There can be no doubt that increased openness and co-operation is to be encouraged, and that all reasonable steps should be taken to reduce the cost to the Health Service of litigation. However, the Court of Appeal’s guidance may make it more difficult for Trusts and Health Authorities to test crucial evidence on traditionally controversial and expensive issues such as care, occupational therapy and accommodation. In higher value claims it may well be proportionate to allow each party to conduct its own investigations into such issues. Considerable savings are often achieved by challenging the claimant’s quantum evidence. In cases where the cost to the Health Service is measured in hundreds of thousands, if not millions, of pounds, the expense of instructing the expert can be repaid many times over by the damages saved as a result.

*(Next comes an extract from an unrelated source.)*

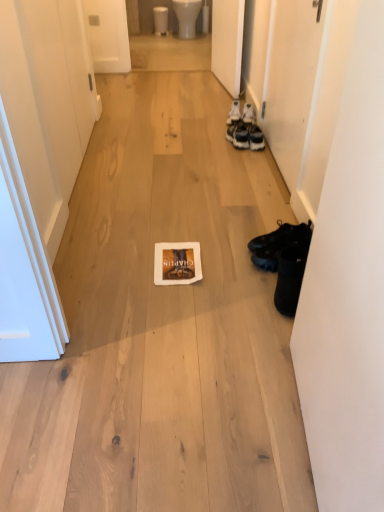 What are the coordinates of `vacant space to the left of black leather shoes at lower right, which is the first footwear from front to back` in the screenshot? It's located at (237, 292). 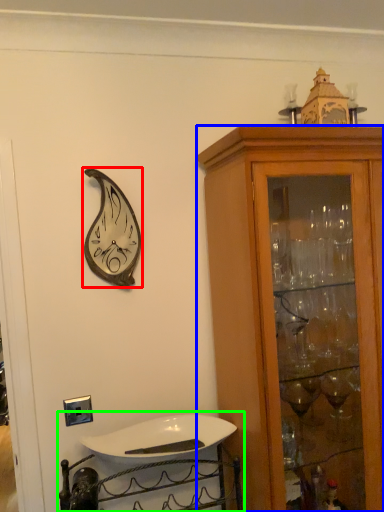 Question: Estimate the real-world distances between objects in this image. Which object is farther from clock (highlighted by a red box), cabinetry (highlighted by a blue box) or sink (highlighted by a green box)?

Choices:
 (A) cabinetry
 (B) sink

Answer: (B)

The court emphasised the need for a flexible approach, and specifically veered away from imposing joint experts in all cases. Nevertheless, it seems now that it will be much more difficult to persuade a court of the merits of separate quantum experts. The case of MP did, after all, involve a claim in the top damages bracket.

This would differ from our recent experience of the courts’ approach to such cases. Usually the parties have been allowed access to their own expert evidence in relation to the larger heads of damage claimed. The use of joint experts has been agreed to advise on the less expensive and controversial aspects of quantum.

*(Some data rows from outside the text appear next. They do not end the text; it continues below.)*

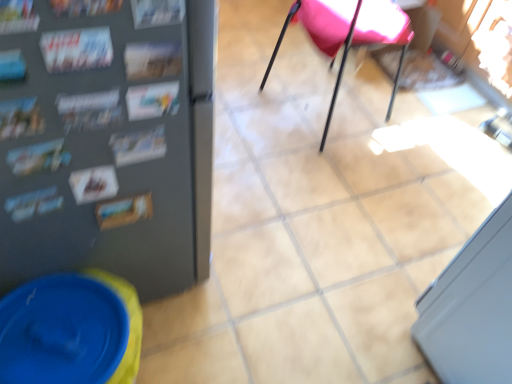 Question: From a real-world perspective, is matte paper magazine at upper left, the 1th magazine viewed from the right, physically above pink fabric chair at center?

Choices:
 (A) yes
 (B) no

Answer: (A)

Question: Is matte paper magazine at upper left, the 1th magazine viewed from the right, next to pink fabric chair at center?

Choices:
 (A) yes
 (B) no

Answer: (B)

Question: From the image's perspective, would you say matte paper magazine at upper left, which is counted as the 3th magazine, starting from the left, is positioned over pink fabric chair at center?

Choices:
 (A) yes
 (B) no

Answer: (B)

Question: Is matte paper magazine at upper left, which is counted as the 3th magazine, starting from the left, far away from pink fabric chair at center?

Choices:
 (A) no
 (B) yes

Answer: (B)

Question: Does matte paper magazine at upper left, the 1th magazine viewed from the right, have a larger size compared to pink fabric chair at center?

Choices:
 (A) yes
 (B) no

Answer: (B)

Question: Considering the positions of printed paper magazine at upper left, arranged as the second magazine when viewed from the left, and pink fabric chair at center in the image, is printed paper magazine at upper left, arranged as the second magazine when viewed from the left, taller or shorter than pink fabric chair at center?

Choices:
 (A) short
 (B) tall

Answer: (A)

Question: Is printed paper magazine at upper left, which ranks as the second magazine in right-to-left order, in front of or behind pink fabric chair at center in the image?

Choices:
 (A) front
 (B) behind

Answer: (A)

Question: Looking at their shapes, would you say printed paper magazine at upper left, arranged as the second magazine when viewed from the left, is wider or thinner than pink fabric chair at center?

Choices:
 (A) wide
 (B) thin

Answer: (B)

Question: From a real-world perspective, is printed paper magazine at upper left, arranged as the second magazine when viewed from the left, above or below pink fabric chair at center?

Choices:
 (A) above
 (B) below

Answer: (A)

Question: Is pink fabric chair at center bigger or smaller than printed paper magazine at upper left, arranged as the second magazine when viewed from the left?

Choices:
 (A) small
 (B) big

Answer: (B)

Question: Is pink fabric chair at center wider or thinner than printed paper magazine at upper left, arranged as the second magazine when viewed from the left?

Choices:
 (A) thin
 (B) wide

Answer: (B)

Question: Relative to printed paper magazine at upper left, arranged as the second magazine when viewed from the left, is pink fabric chair at center in front or behind?

Choices:
 (A) front
 (B) behind

Answer: (B)

Question: From the image's perspective, is pink fabric chair at center located above or below printed paper magazine at upper left, arranged as the second magazine when viewed from the left?

Choices:
 (A) below
 (B) above

Answer: (B)

Question: Is point (82, 41) closer or farther from the camera than point (134, 76)?

Choices:
 (A) farther
 (B) closer

Answer: (B)

Question: Considering the positions of printed paper magazine at left, placed as the first magazine when sorted from left to right, and printed paper magazine at upper left, which ranks as the second magazine in right-to-left order, in the image, is printed paper magazine at left, placed as the first magazine when sorted from left to right, taller or shorter than printed paper magazine at upper left, which ranks as the second magazine in right-to-left order,?

Choices:
 (A) tall
 (B) short

Answer: (A)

In its desire to move away from a traditionally adversarial approach to quantum, the court might risk infringing the parties’ right to a fair trial under article 6 of the European Convention on Human Rights. The ECtHR case of Mantovanelli v France 2 suggests that article 6 is a valid basis for instructing an independent expert. However, any article 6 challenge will be complicated by the emphasis in the judgement on the court’s discretion to allow separate experts in "special circumstances".

Conclusion

The extent to which the courts will apply the Court of Appeal’s guidance in deciding to allow separate experts remains to be seen. It seems unlikely that the courts will inevitably accept that, just because a particular head of damage is likely to be expensive, it will constitute a "special circumstance" justifying the appointment of separate experts. Lord Woolf’s comments make it clear that all courts will be expected to impose single joint experts toinvestigate quantum issues wherever possible. The judgment underlines the importance for Health Authorities, Trusts and their advisers of creating, maintaining and sharing reliable and up to date information about responsible, sensible experts, and the need for effective and prompt use of written questions to test and refine the evidence received.

1 MP (a minor) v Mid Kent Healthcare NHS Trust[2001] EWCA Civ 1703

2 [1997] 24 EHRR 370

The content of this article does not constitute legal advice and should not be relied on in that way. Specific advice should be sought about your specific circumstances.